AWS India, introduces Centre for Cellular and Molecular Biology focusing to foster Genomics Research in India
Amazon Web Services (AWS) India Private Limited announced today that the Centre for Cellular and Molecular Biology (CCMB), a premier research organisation focusing on modern molecular biology and population-scale genomics, has selected AWS as its preferred cloud provider to accelerate genomics research projects. One of CCMB’s focus areas, under the guidance of the Council of Scientific and Industrial Research (CSIR), is the study of genetic material, how it differs throughout populations, and how this variation leads to disparities in human health and disease.
Large volumes of data created by next-generation high-throughput sequencers must be accessed, stored, and analysed by life sciences and genomics research companies. Previously, many businesses relied on on-premises servers to meet their storage and computation requirements. Because genomics research is data-intensive, CCMB needed to acquire extra on-premises storage on a regular basis to manage petabyte scale datasets and store raw data as well as the subsequent output files generated from secondary and tertiary analysis.
In addition, CCMB was depending on on-premises high-performance computing (HPC) clusters to do this analysis, which was prone to outages, affecting research timelines and output. Because on-premises servers posed scalability and performance difficulties, CCMB resorted to cloud computing to effortlessly scale up its data storage and analysis needs.
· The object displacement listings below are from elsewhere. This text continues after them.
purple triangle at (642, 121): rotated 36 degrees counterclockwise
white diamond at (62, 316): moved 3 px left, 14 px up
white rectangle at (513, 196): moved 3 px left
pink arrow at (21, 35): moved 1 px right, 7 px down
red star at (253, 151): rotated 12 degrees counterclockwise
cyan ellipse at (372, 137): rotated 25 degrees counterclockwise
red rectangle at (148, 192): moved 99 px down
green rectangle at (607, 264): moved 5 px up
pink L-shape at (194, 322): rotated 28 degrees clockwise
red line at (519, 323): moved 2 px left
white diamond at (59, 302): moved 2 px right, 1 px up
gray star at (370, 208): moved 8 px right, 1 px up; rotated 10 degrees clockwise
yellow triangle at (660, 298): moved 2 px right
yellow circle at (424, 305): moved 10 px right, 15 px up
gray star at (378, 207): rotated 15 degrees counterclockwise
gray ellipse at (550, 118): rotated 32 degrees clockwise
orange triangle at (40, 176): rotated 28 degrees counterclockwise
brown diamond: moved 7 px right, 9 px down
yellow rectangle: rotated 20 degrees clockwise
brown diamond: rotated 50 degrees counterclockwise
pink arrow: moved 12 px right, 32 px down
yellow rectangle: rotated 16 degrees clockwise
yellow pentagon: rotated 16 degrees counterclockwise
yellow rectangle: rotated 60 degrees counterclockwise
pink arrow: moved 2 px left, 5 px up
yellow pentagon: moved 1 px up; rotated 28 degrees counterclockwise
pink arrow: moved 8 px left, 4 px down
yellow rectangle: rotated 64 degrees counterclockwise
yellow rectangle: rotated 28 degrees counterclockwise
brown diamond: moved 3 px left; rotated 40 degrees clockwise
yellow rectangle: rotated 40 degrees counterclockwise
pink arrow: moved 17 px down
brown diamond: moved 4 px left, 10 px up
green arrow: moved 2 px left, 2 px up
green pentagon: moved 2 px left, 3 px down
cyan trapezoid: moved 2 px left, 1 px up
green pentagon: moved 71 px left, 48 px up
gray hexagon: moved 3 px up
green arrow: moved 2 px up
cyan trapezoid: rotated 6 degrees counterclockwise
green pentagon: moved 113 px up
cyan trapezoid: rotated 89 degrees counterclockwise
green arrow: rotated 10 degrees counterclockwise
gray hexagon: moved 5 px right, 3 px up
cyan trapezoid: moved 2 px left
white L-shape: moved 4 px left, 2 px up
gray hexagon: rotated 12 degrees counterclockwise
“At a time when genetics research is becoming critical for life sciences advancement, disease diagnosis, and drug development, we must innovate using technologies like cloud computing to achieve outcomes faster and better,” said Dr. Divya Tej Sowpati, genomics scientist at the CSIR CCMB. “Leveraging AWS, we have been able to speed up sample analysis and achieve more consistent results on genomics research. We are also able to tap the high GPU instances on-demand on AWS to analyse large-scale data sets now, widening our scope of investigation, enhancing our ability to collaborate, and enabling us to focus on the hard research problems at hand such as studying genetic variations and their impact on diseases” he added.
CCMB used AWS Snowball to transfer 83 terabytes of genomics data from on-premises servers to AWS. AWS Snowball is an offline data transport service that uses secure devices to transmit huge volumes of data into and out of the AWS Cloud without accessing the internet. The company subsequently moved its genomic analysis toolkit and bioinformatics data pipelines for secondary analysis to Amazon Genomics CLI, an open source solution that allows genomics companies to analyse raw genomics and biological data. CCMB also successfully accessed various genomics databases via the Registry of Open Data on AWS (RODA) without having to download them locally for processing, saving months of data download time and gaining access to established sources of truth.
CCMB ran on AWS and genotyped 3,200 samples from the 1000 Genomes Project, an international research endeavour to create a detailed database of human genetic variation. CCMB was able to minimise the time required for research analysis by up to 98% by using services such as Amazon Aurora, Amazon Elastic Compute Cloud (Amazon EC2), EC2 Auto Scaling, Amazon Simple Storage Service (Amazon S3), and AWS Batch.
CCMB has also begun examining breast cancer samples in order to find molecular fingerprints of triple negative breast cancers in the Indian population. CCMB reduced the time required for analysis each sample by 50 to 70% by using CPU and GPU-accelerated computing on AWS Cloud.
CCMB also used AWS GPU instances to train and test machine learning (ML) neural network models on long-read data sequenced with Oxford Nanopore sequencers to detect DNA modifications associated with diseases such as cancer, neurodegenerative disorders, and cardiovascular disease. It achieved greater than 91% accuracy and decreased the time required to train these models from several days on their on-premise systems to three to four hours per dataset on AWS.
“Understanding the genomic variation in India’s population is a government priority towards developing precision healthcare and diagnostics, and delivering them at affordable costs. However, genomics research is data intensive, and the increasing volume and velocity of genomics data is a challenge for research institutions in managing both infrastructure and costs,” said Pankaj Gupta, Leader – Public Sector (Government, Education, Healthcare), AWS India Private Limited. “Finding greater computing efficiency at scale is well addressed by cloud computing, but more crucially, it can accelerate genomics research, enabling researchers to translate insights faster to enable drug development and drive better health care treatments. AWS is excited to work with CCMB to accelerate the translation of raw sequencing data into actionable insights through our scalable, powerful, and secure services,”he added.